Tom cocked his head. “What’s that?”
“Will Tuttle was a thief. Who knows what he might have stolen, what might have been lying around his place. Jewelry, drugs. Hell, maybe even cash.”
“So?”
Halden shrugged. “Life’s funny. Sometimes situations land in front of you that you don’t know how you’ll react until you’re in them.”
“What does that mean?”
“Well, just hypothetically, say that someone found whatever it was Will had. It would be the easiest thing in the world to decide to keep it. I mean, he’s dead, so it’s not stealing.” The detective’s eyes were searchlights. Anna felt something squeezing her lungs. Her mouth was dry and her palms were soaked. She stared, trying to think of something to say.
“I’m not sure where you’re going with this.” Tom sounded steady, even the tiniest bit offended. It gave her strength, her partner in crime covering when she slipped. “Are you suggesting we took something?”
Halden just hit them with the gaze again, steady, knowing; he was seeing inside her, knew what they’d done.
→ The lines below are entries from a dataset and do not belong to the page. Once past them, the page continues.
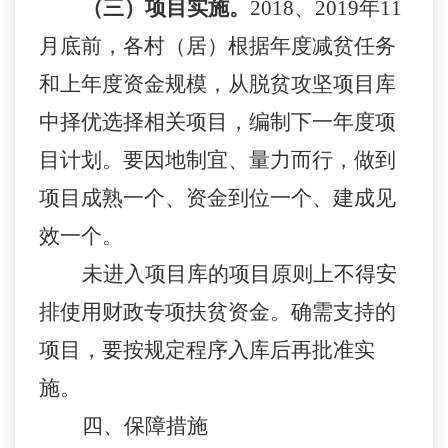
（三）项目实施。
2018、2019年11
月底前，各
村（居）
根据年度减贫任务
和上年度资金规模，从脱贫攻坚项目库
中择优选择相关项目，编制下一年度项
目计划。要因地制宜、量力而行，做到
项目成熟一个、资金到位一个、建成见
效一个。
未进入项目库的项目原则上不得安
排使用财政专项扶贫资金。确需支持的
项目，要按规定程序入库后再批准实
施。
四、保障措施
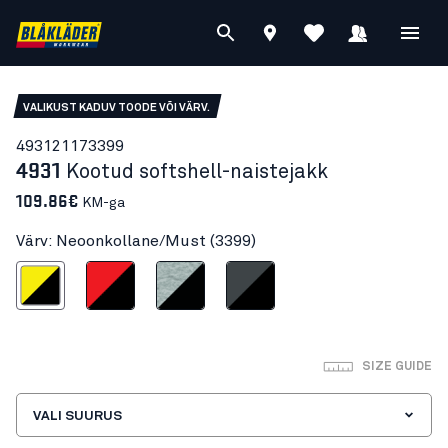
VALIKUST KADUV TOODE VÕI VÄRV.
49312117
3399
4931
Kootud softshell-naistejakk
109.86€
KM-ga
Värv: Neoonkollane/Must (3399)
onkollane/Must
Punane/Must
Melanžeeritud hall/Must
Tumehall/Must
SIZE GUIDE
VALI SUURUS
He was smarter than she’d guessed, smarter and more in tune, and he’d known while they sat at the table and chatted, had maybe known from the very beginning. Anna felt a mad urge to open her mouth and let truth pour free. Forced her teeth to grind.
After a long moment, the detective shrugged, said, “Tell you what. If you remember anything else useful, give me a call, would you? Sooner would be better.” He reached for the door handle. “Thanks for the coffee.” Then he stepped out, letting the door fall behind.